[EXERCISE MATERIAL]

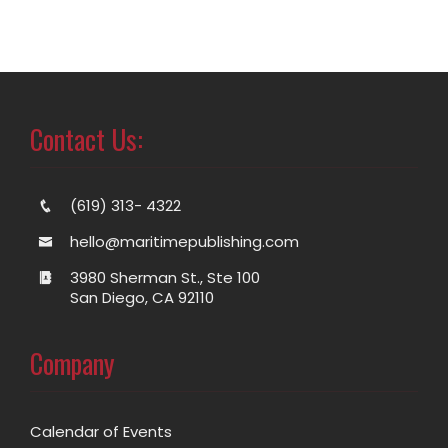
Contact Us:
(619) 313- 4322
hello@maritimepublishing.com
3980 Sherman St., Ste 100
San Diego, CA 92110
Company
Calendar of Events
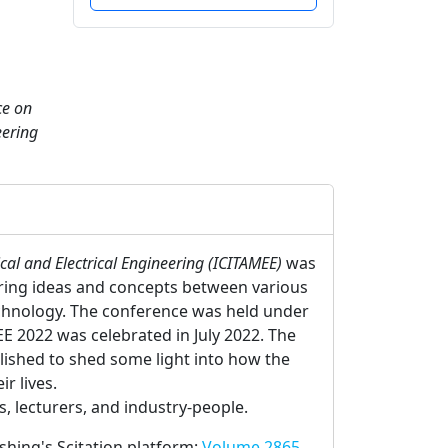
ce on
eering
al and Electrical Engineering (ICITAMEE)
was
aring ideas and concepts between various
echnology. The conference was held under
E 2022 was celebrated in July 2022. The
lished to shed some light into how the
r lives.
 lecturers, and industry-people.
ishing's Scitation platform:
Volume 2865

[/EXERCISE MATERIAL]

EXERCISE DIRECTIONS. From the line containing "lished to shed some light into how the" down to the final line of the data, write out every line exactly; both the first and last of these belong in your answer, and nothing else does.

SOLUTION TO THIS PROBLEM.
lished to shed some light into how the
r lives.
 lecturers, and industry-people.
ishing's Scitation platform:
Volume 2865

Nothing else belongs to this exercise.